Autovías y autopistas son las principales vías de desplazamiento para millones de personas. Las carreteras (87,75%) se utilizan -de lejos- mucho más que otros medios de transporte como el ferrocarril (6,23%) o el avión (5,80%) pero, aunque sean un síntoma de modernidad y seguridad, llevan al servicio del ser humano mucho más de lo que crees. Los romanos idearon este sistema de comunicaciones terrestre y aunque los griegos con sorna llamaban a los romanos “los constructores de cloacas, calzadas y puentes” aquellos rudos hombres, que no eran arquitectos, sino ingenieros, aportaron mejoras significativas en la construcción de carreteras motivados por tres razones: la primera para tener una buena comunicación y conservar un imperio en expansión; otra, porque pensaban, y con razón,  que una carretera bien construidas duraría mucho tiempo con un mínimo de mantenimiento y el último, porque esta sería la responsable de grandes conquistas, ya que facilitaba la movilidad de las tropas a una velocidad nunca vista hasta entonces. Fue entonces cuando construyeron la primera autopista de la historia: La Vía Apia

Así, la Vía Apia que comunicaba Roma y Capua además de considerarse como la primera autopista de la historia, es una de las más célebres y mejor conservadas del mundo. Fue construida en el 312 a. C. por el censor Apio Claudio Caeco, posee 540 kilómetros de longitud y alrededor de ocho metros de ancho. Las medidas ya posibilitaban la circulación simultánea de carruajes en ambos sentidos y también favorecieron el comercio y la expansión económica.

Carro Romano.

La calzada se construyó con piedra basáltica de forma poligonal. Su acera, de un metro de ancho a cada lado, estaba repleta de sepulcros, tumbas y monumentos funerarios entre los que destacaban los mausoleos a Cecilia Metella y al filósofo Séneca, debido a la prohibición de dar sepultura dentro de las ciudades. Incluso los primeros cristianos comenzaron a celebrar la Eucaristía cerca de estos lugares de culto fúnebre. Asimismo, la Vía Apia se caracterizaba por ser muy rectilínea en terrenos llanos, evitar las inmediaciones de los ríos y ensancharse en las curvas para que los vehículos de la época girasen mejor.

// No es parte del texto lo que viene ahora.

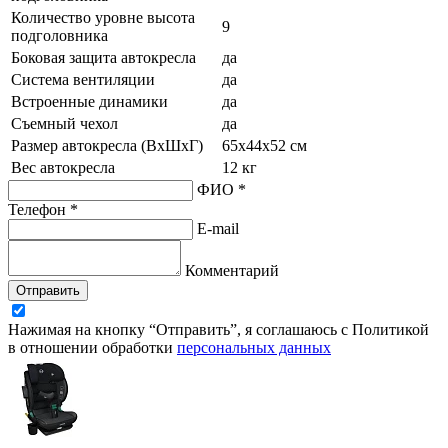
Количество уровне высота
9
подголовника
Боковая защита автокресла
да
Система вентиляции
да
Встроенные динамики
да
Съемный чехол
да
Размер автокресла (ВхШхГ)
65х44х52 см
Вес автокресла
12 кг
ФИО *
Телефон *
E-mail
Комментарий
Отправить
Нажимая на кнопку “Отправить”, я соглашаюсь с Политикой
в отношении обработки
персональных данных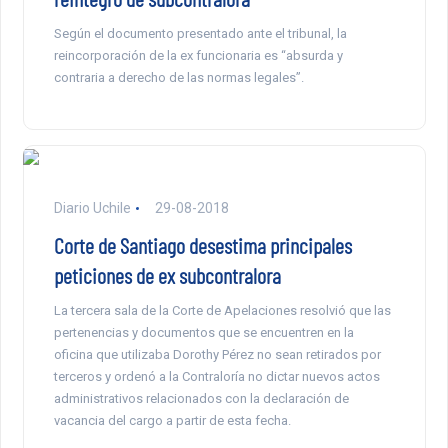
Según el documento presentado ante el tribunal, la
reincorporación de la ex funcionaria es “absurda y
contraria a derecho de las normas legales”.
Diario Uchile
29-08-2018
Corte de Santiago desestima principales
peticiones de ex subcontralora
La tercera sala de la Corte de Apelaciones resolvió que las
pertenencias y documentos que se encuentren en la
oficina que utilizaba Dorothy Pérez no sean retirados por
terceros y ordenó a la Contraloría no dictar nuevos actos
administrativos relacionados con la declaración de
vacancia del cargo a partir de esta fecha.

Cada 7 o 9 millas en los tramos más frecuentados, cada 10 o 12 millas en los menos frecuentados, se encontraban las estaciones (stationes) de posta para el cambio de los caballos y las mansiones. Las stationes fueron lugares de estacionamiento breve, es decir, moradas donde cambiar el caballo, reponer fuerzas y descansar unos instantes. Las mansiones, por su parte, se asemejan a la idea primigenia que tenemos hoy en día de las posadas. El Itinerario de Antonino, escrito en el siglo III, recoge todos estos avances emergidos en torno a la Vía Apia y es la fuente de información más completa sobre la red de calzadas del Imperio Romano.

Al servir como principal vía de comunicación entre Roma y Capua, la Vía Apia fue el lugar elegido para crucificar a los más de 6.000 rebeldes que lucharon junto a Espartaco. Tras la caída del imperio en el 476 d. C., quedó olvidada y en desuso hasta que el papa Pío VI la restauró en el siglo XVIII. Napoleón Bonaparte y Benito Mussolini también se interesaron por continuar con su conservación.

LA CONSTRUCCIÓN

Los romanos construyeron una calzada de calidad con  grandes lastras de piedra basáltica de forma poligonal y cemento sobre una capa de gravilla, con canales de drenaje a ambos lados, muros de contención y andenes para transeúntes. La calzada tenía una anchura media de 14 pies romanos (unos 4,15 m.) que consentía el paso de dos carros viajando en sentido contrario y su construcción se realizaba de la siguiente manera:

1.- El pavimento lo formaban grandes losas planas que facilitaban la circulación. Estaba abombado por el centro para evitar los charcos cuando llovía.

2.- Unos bloques de piedra grandes y bien tallados marcaban los límites de la calzada.

3.- Una especie de hormigón, compuesto por piedras pequeñas y cal, formaba la segunda capa. Se cree que la vía Apia fue la primera calzada romana cuya construcción incluyó cemento de cal, además de piedra volcánica.

4.- Los cimientos de la calzada estaban formados por una gruesa capa de piedras grandes.

5.- Las piedras miliares indicaban la distancia que había entre ese punto y Roma; de ahí el dicho de que “todos los caminos conducen a Roma”.

6.- El núcleo de la calzada era otra capa con piedras y restos de tejas y ladrillos unidos con cal.

7.- se construía una cuneta para canalizar el agua de lluvia.